Tomatoes
off the vine
Flowers
©By Abraham Lincoln
My
mother planted the idea of putting seeds in the ground for a bountiful
harvest in the fall. I could always think of dozens of other things I
would
rather do than plant seeds. Sometimes she started seeds in cups or
trays in the
house and then we planted the small growing plants in the garden when
temperatures had warmed the ground. I didn't mind it as much as I
disliked
harvesting these peas or green beans.
I loved to eat green peas right out of the pod while we picked them
growing in
our garden. Mom scolded me for eating them but they are delicious. I
cannot
think of anything that tastes worse than peas in a can picked off the
store
shelf or canned peas stored under the bed, wrapped in old newspapers
for
insulation.
A pea just doesn't taste good when it is canned but frozen peas taste
like they
were just picked this morning. I even like frozen sweet corn much
better than
sweet corn in a tin can. Canning does something to the taste of
vegetables but
things like peaches and pears seem to taste even better out of the can.
Except
I have to confess that I love to pick up dropped pears so ripe that the
honeybees are sipping the juices. To me they are just flat-out
delicious and I
can understand why the bees go after them — I do too.

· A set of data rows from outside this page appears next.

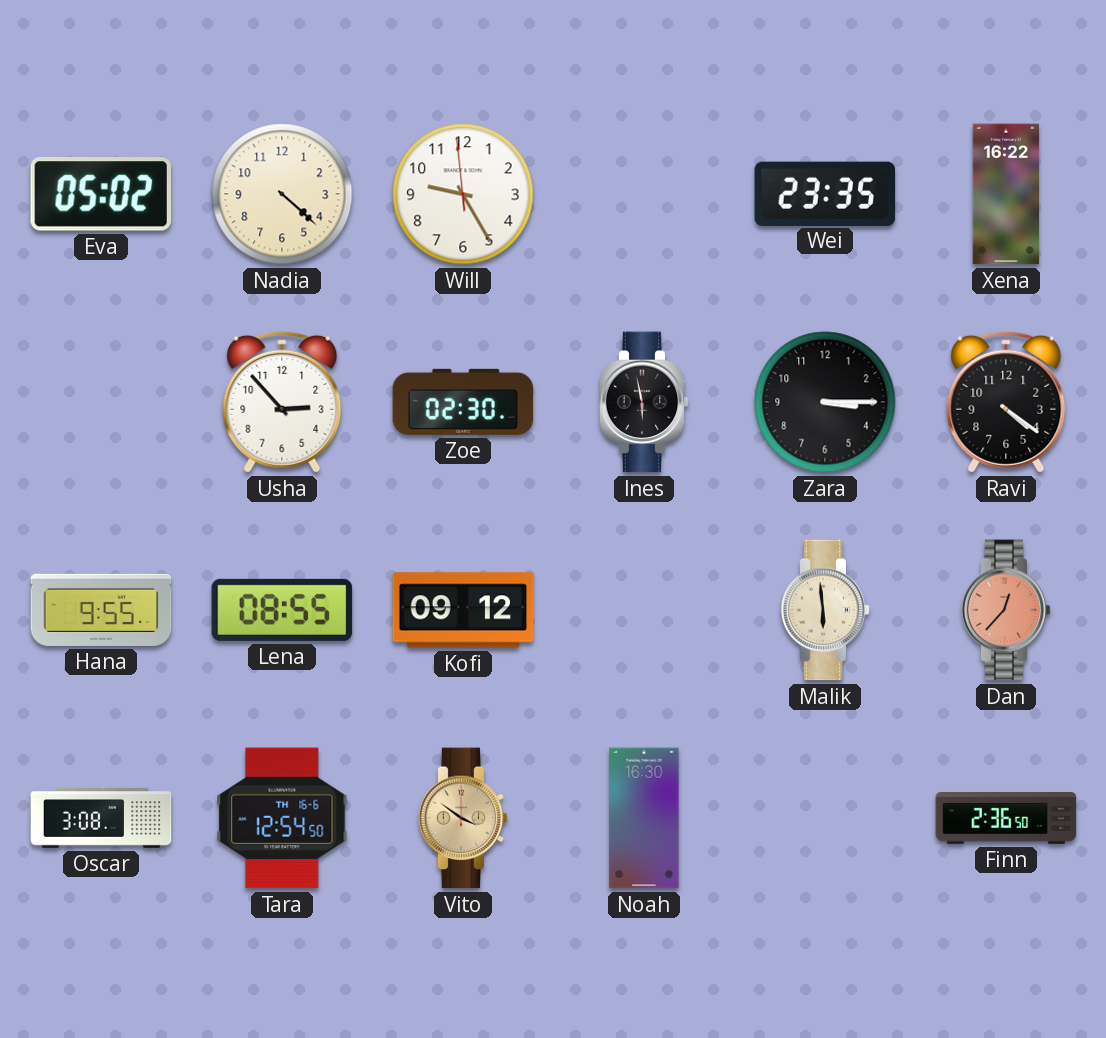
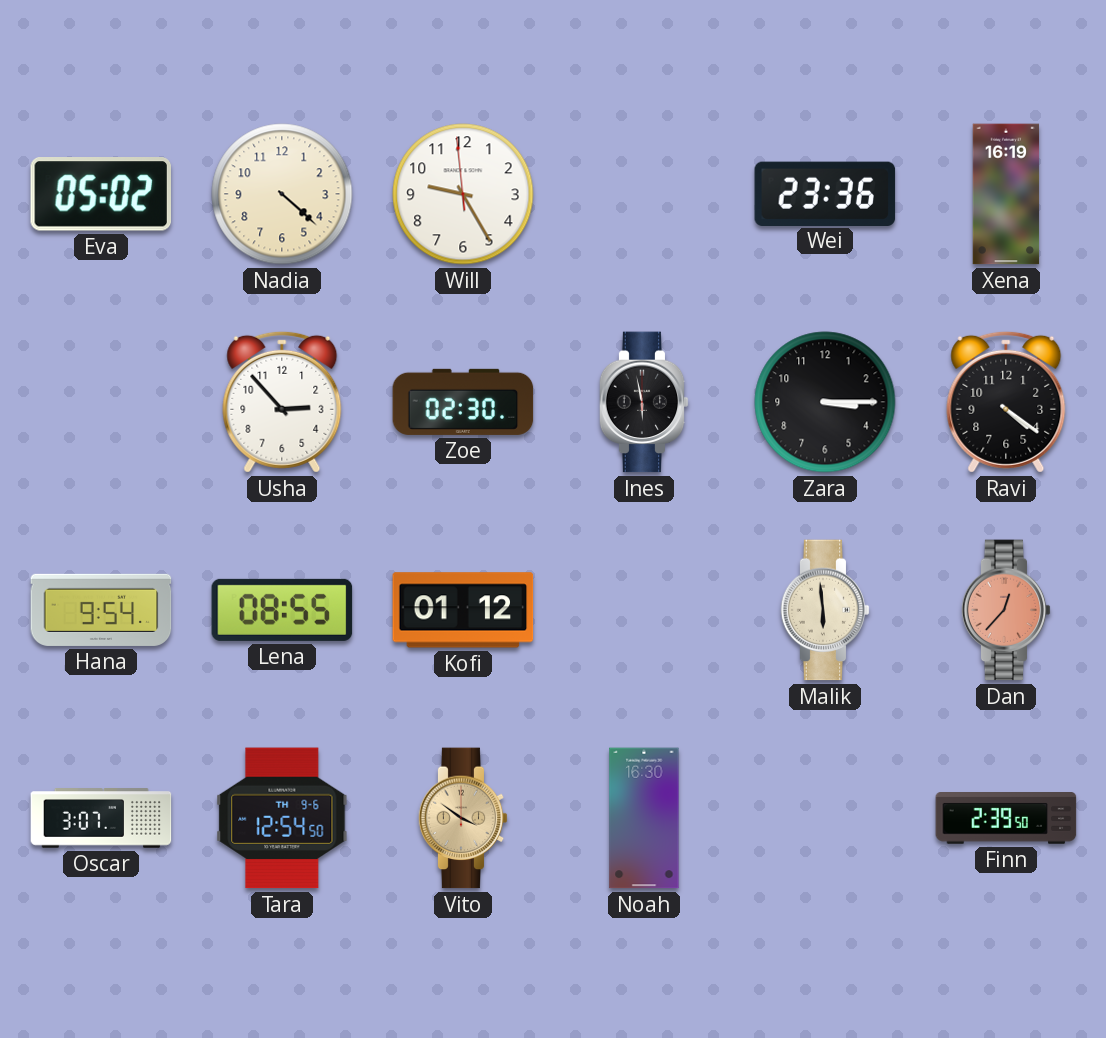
Wei: 23:35 -> 23:36
Xena: 16:22 -> 16:19
Hana: 9:55 -> 9:54
Kofi: 09:12 -> 01:12
Oscar: 3:08 -> 3:07
Tara date: TH 16-6 -> TH 9-6
Finn: 2:36 -> 2:39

This all brings up flowers. Mother planted more vegetable seed than
flower
seeds. We had a few flowers that always came up on their own and that
is about
the only flowers we ever had. Mother would not tolerate a rose bush
because she
didn't like getting her dress, hose or apron snagged on them. We all
love
rhubarb and ate it one stalk after another in spite of earnest warnings
from
mom that we would get the "runs" if we ate too much of it.
I liked rhubarb pie a lot and with a piece of rhubarb pie in a cereal
bowl and
some fresh milk poured on it — that is about the best food you ever
tasted. It
is right up there next to strawberry shortcake. And I am not talking
about
those pitiful, round, cakes made especially for strawberries that are
sold in
grocery stores. You need a crisp, rich, crumbly type of bread or cookie
about
the size of a dinner plate that is made with butter, flour, and sugar.
Pull off
a chunk of that and douse it with a spoonful of strawberries and add
milk or
cream. That beats rhubarb pie and then some.
I look for “Flower Seeds” when I go to stores and have usually found
assorted
vegetable seed packs mixed up with the flower seeds. I have slapped my
hand if
it reaches for vegetable seeds because I don’t really want to deal with
planting vegetables and then having to take care of them all summer.
I do like ripe tomatoes picked off the vine and would eat them all if I
could
but I don’t want to make a pig of myself.